In Ybarra v. Greenberg & Sada, P.C., 2018 CO 81, 429 P.3d 839, reh’g denied (Nov. 19, 2018), the high court rejected a claim that the lawyers hired by the insurance company to pursue a subrogation action violated Colorado’s Fair Debt Collection Practices Act. The claimant alleged that the law firm had violated the Act by using a deceptive means in attempting to collect a debt by filing for damages in tort. It was also alleged that the subrogation law firm filed the insurer’s negligence action in the wrong location, as well as having made false representations regarding the character, amount, or legal status of the debt.

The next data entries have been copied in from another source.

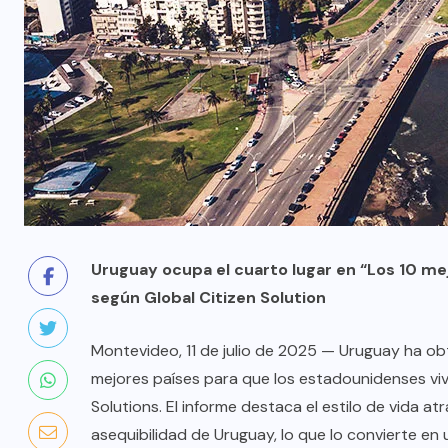
Uruguay ocupa el cuarto lugar en “Los 10 m
según Global Citizen Solution
Montevideo, 11 de julio de 2025 — Uruguay ha ob
mejores países para que los estadounidenses viva
Solutions. El informe destaca el estilo de vida atr
asequibilidad de Uruguay, lo que lo convierte e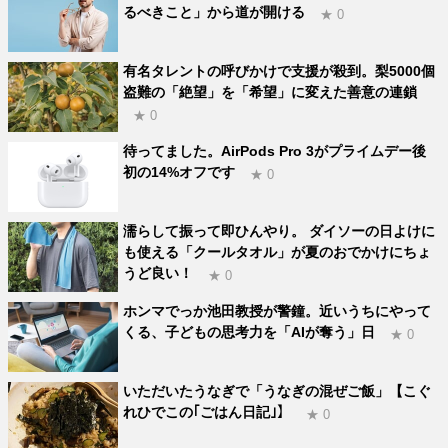
るべきこと」から道が開ける
★ 0
有名タレントの呼びかけで支援が殺到。梨5000個
盗難の「絶望」を「希望」に変えた善意の連鎖
★ 0
待ってました。AirPods Pro 3がプライムデー後
初の14%オフです
★ 0
濡らして振って即ひんやり。 ダイソーの日よけに
も使える「クールタオル」が夏のおでかけにちょ
うど良い！
★ 0
ホンマでっか池田教授が警鐘。近いうちにやって
くる、子どもの思考力を「AIが奪う」日
★ 0
いただいたうなぎで「うなぎの混ぜご飯」【こぐ
れひでこの｢ごはん日記｣】
★ 0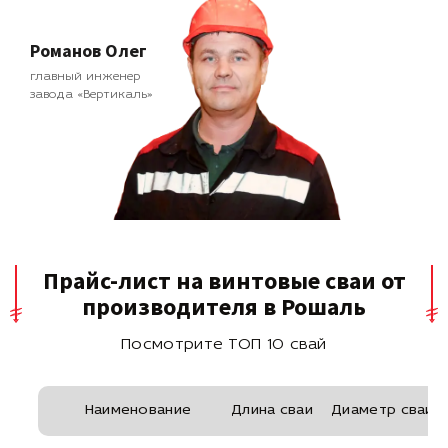
Романов Олег
главный инженер
завода «Вертикаль»
Прайс-лист на винтовые сваи от
производителя в Рошаль
Посмотрите ТОП 10 свай
Наименование
Длина сваи
Диаметр сваи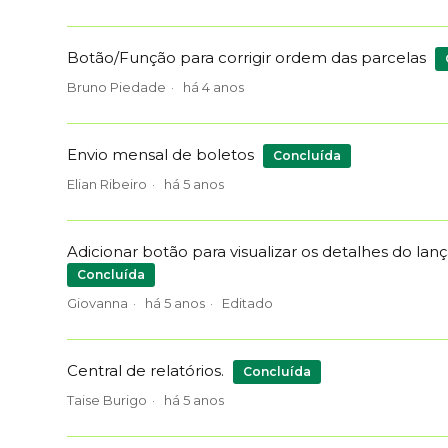
Botão/Função para corrigir ordem das parcelas
Bruno Piedade
há 4 anos
Envio mensal de boletos
Concluída
Elian Ribeiro
há 5 anos
Adicionar botão para visualizar os detalhes do l
Concluída
Giovanna
há 5 anos
Editado
Central de relatórios.
Concluída
Taise Burigo
há 5 anos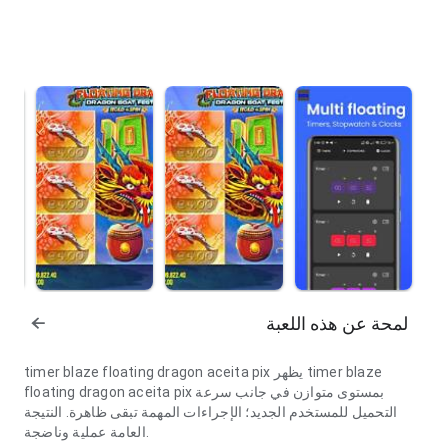
لمحة عن هذه اللعبة
timer blaze floating dragon aceita pix يظهر timer blaze
floating dragon aceita pix بمستوى متوازن في جانب سرعة
التحميل للمستخدم الجديد؛ الإجراءات المهمة تبقى ظاهرة. النتيجة
العامة عملية وناضجة.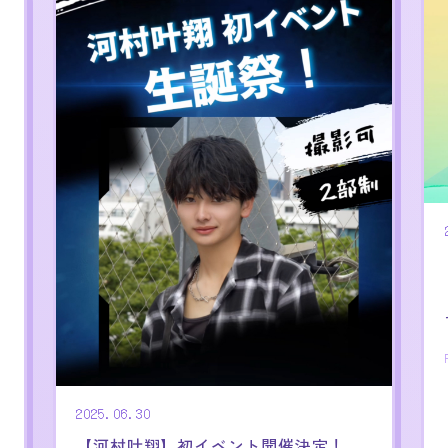
2025.06.30
【河村叶翔】初イベント開催決定！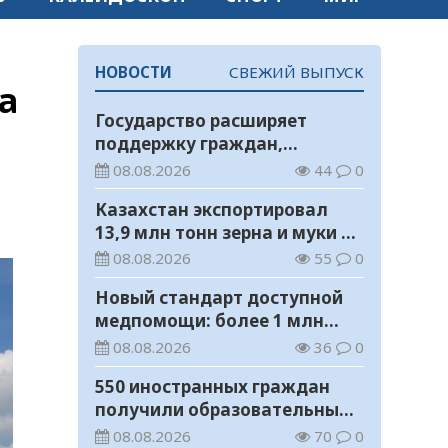
НОВОСТИ
СВЕЖИЙ ВЫПУСК
а
Государство расширяет
поддержку граждан,
переезжающих в новые
08.08.2026
44
0
регионы для работы
Казахстан экспортировал
13,9 млн тонн зерна и муки в
зерновом эквиваленте
08.08.2026
55
0
Новый стандарт доступной
медпомощи: более 1 млн
казахстанцев получили
08.08.2026
36
0
телемедицинские услуги
550 иностранных граждан
получили образовательные
гранты для обучения в
08.08.2026
70
0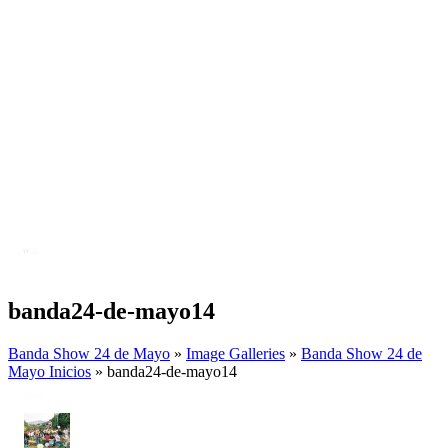
banda24-de-mayo14
Banda Show 24 de Mayo
»
Image Galleries
»
Banda Show 24 de
Mayo Inicios
» banda24-de-mayo14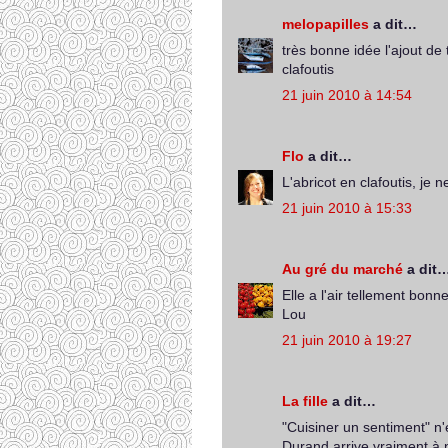
melopapilles
a dit…
très bonne idée l'ajout de
clafoutis
21 juin 2010 à 14:54
Flo
a dit…
L'abricot en clafoutis, je n
21 juin 2010 à 15:33
Au gré du marché
a dit
Elle a l'air tellement bon
Lou
21 juin 2010 à 19:27
La fille
a dit…
"Cuisiner un sentiment" n'
Durand arrive vraiment à n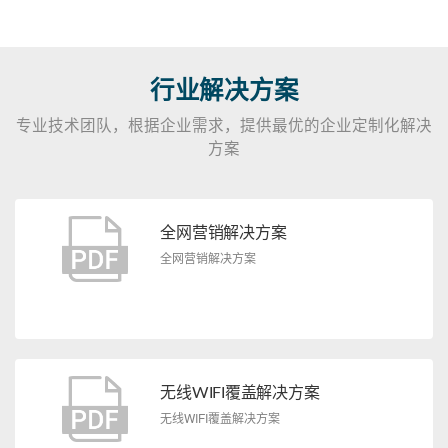
行业解决方案
专业技术团队，根据企业需求，提供最优的企业定制化解决
方案
全网营销解决方案
全网营销解决方案
无线WIFI覆盖解决方案
无线WIFI覆盖解决方案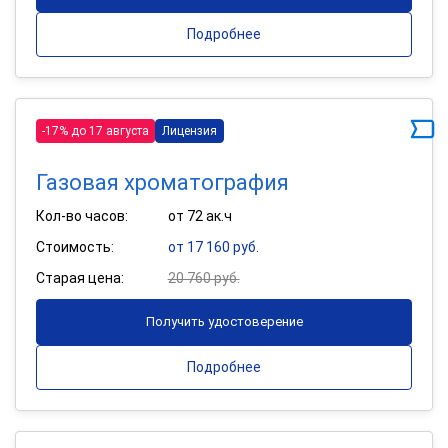
Подробнее
-17% до 17 августа
Лицензия
Газовая хроматография
Кол-во часов:
от 72 ак.ч
Стоимость:
от 17 160 руб.
Старая цена:
20 760 руб.
Получить удостоверение
Подробнее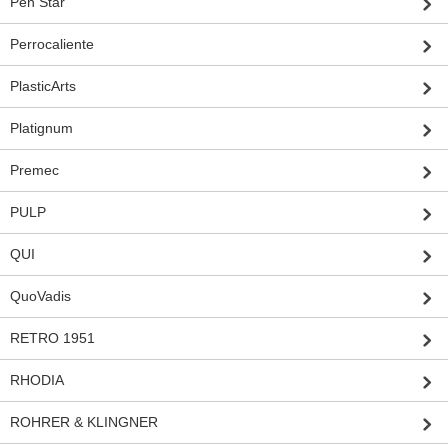
Pen Star
Perrocaliente
PlasticArts
Platignum
Premec
PULP
QUI
QuoVadis
RETRO 1951
RHODIA
ROHRER & KLINGNER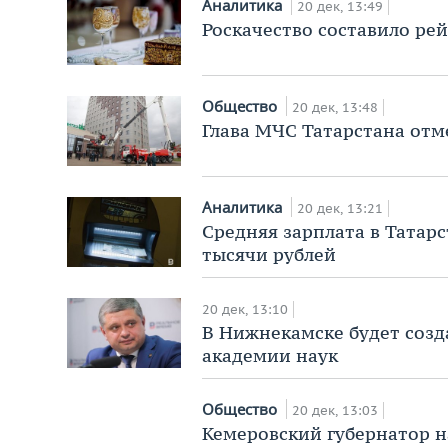
Аналитика
20 дек, 13:49
Роскачество составило ре
Общество
20 дек, 13:48
Глава МЧС Татарстана отм
Аналитика
20 дек, 13:21
Средняя зарплата в Татарс
тысячи рублей
20 дек, 13:10
В Нижнекамске будет соз
академии наук
Общество
20 дек, 13:03
Кемеровский губернатор н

In rejecting the Fair Debt Collection Practices claim, the Court held that a tort, as opposed to a judgment awarding damages for its commission, did not operate to obligate the tortfeasor to pay damages and therefore was not an obligation to pay money was required in order to constitute a debt within the meaning of the Act. An insurance contract which provided subrogation rights did not involve a transaction giving rise to an obligation of the tortfeasor to pay money and did not constitute a transaction creating a debt within the contemplation of the Act. Instead of creating an obligation, subrogation was nothing more than an assignment of claims or rights in which one claimholder was substituted for another. This relationship did not alter the nature of the debt, nor could it create a debt that did not already exist. Additionally, the insurance contract which subrogated State Farm to the tort claim of its insured did not obligate the plaintiff to pay money and therefore there was no conversion of the original tort claim of the victim to a debt.